Saturday, 17 February
I felt rather upset for the whole day because of the forceful behavior of brother Jincheng. But I thought that as the matter has developed like this and Jincheng’s character is like this, it is useless to be upset. What I can do is forgive him. As for mother and others, as I made trouble for them it is useless to be sad. What I could do was to cheer myself up to work harder in the future so I can mend my mistake in the future.
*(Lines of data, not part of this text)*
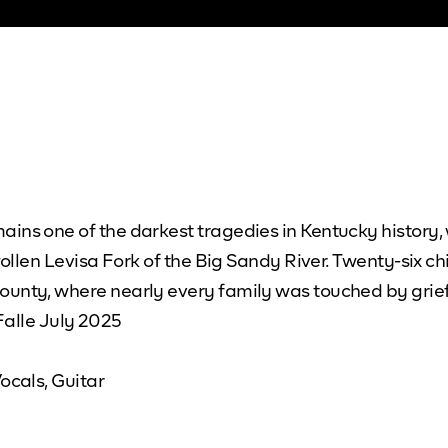
ins one of the darkest tragedies in Kentucky history,
wollen Levisa Fork of the Big Sandy River. Twenty-six ch
ounty, where nearly every family was touched by grie
 Falle July 2025
ocals, Guitar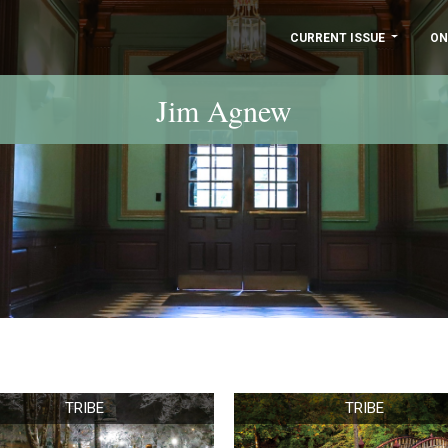
CURRENT ISSUE
ON
Jim Agnew
TRIBE
TRIBE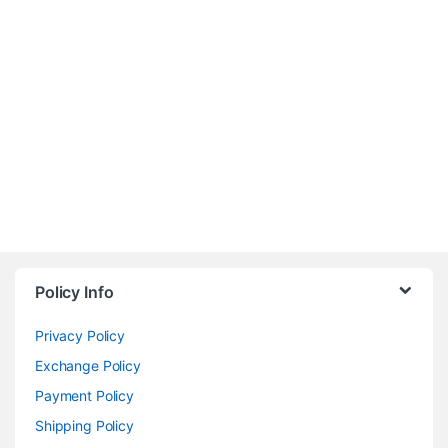
Policy Info
Privacy Policy
Exchange Policy
Payment Policy
Shipping Policy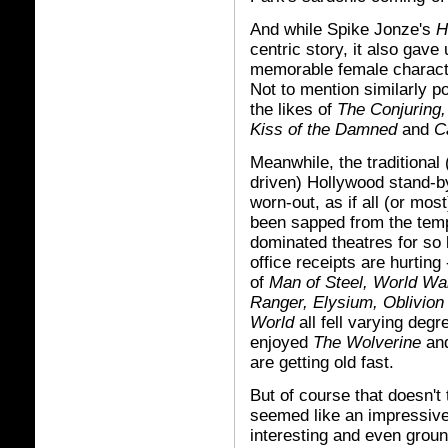
And while Spike Jonze's
H
centric story, it also gave
memorable female charact
Not to mention similarly po
the likes of
The Conjuring
Kiss of the Damned
and
C
Meanwhile, the traditional
driven) Hollywood stand-b
worn-out, as if all (or mos
been sapped from the temp
dominated theatres for so 
office receipts are hurting -
of
Man of Steel, World War
Ranger, Elysium, Oblivion
World
all fell varying degre
enjoyed
The Wolverine
an
are getting old fast.
But of course that doesn't 
seemed like an impressivel
interesting and even grou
Lou Tongsun came. He said he saw Deputy President Ye Chucang yesterday. Ye talked to him about the constitution issue, as well as to whether the power of the National Congress would be implemented by this National Congress which passed the constitution. In other words, the issue was whether we should abolish Party rule. Ye thought that for whatever reasons we should oppose the abolition of Party rule at this moment. Lou Tongsun asked what the Generalissimo thought about it. Ye said within the KMT there was a small section of people like Zhang Qun, Wang Shijie and others who advocated strongly for this, but for whatever circumstances, even if General Chiang was convinced, he would still oppose it personally. He was not alone in this. Many military men are also opposed to it. So if this is carried out with no regard to the overall situation, he is afraid it will lead to ‘revolution’. Lou Tongsun was extremely scared and immediately came to Mo Qingxiang (毛慶祥) and talked to him about General Chiang’s real opinion. Mo said General Chiang was still not very forthcoming. They happened to touch on Sun Fo. Mo said that in the past two and a half years Sun Fo was determined to resist Japan and unite with the Soviet Union because Wang Jingwei was pro-Japanese. Sun’s attitude was extremely optimistic which gave substantial support to General Chiang. But now Wang has gone and the Party inside has unified, Sun Fo could go two ways. Firstly, to hold an independent view. When General Chiang makes mistakes he could point them out frankly. Given Sun Fo’s status, General Chiang would regard his opinion highly. Secondly, as the Party inside has unified, Sun Fo should first think of General Chiang in all matters, and should be in unison with him. Sun Fo should be closer to Chiang and his associates, he should not be in a rush to express his opinion when things happen.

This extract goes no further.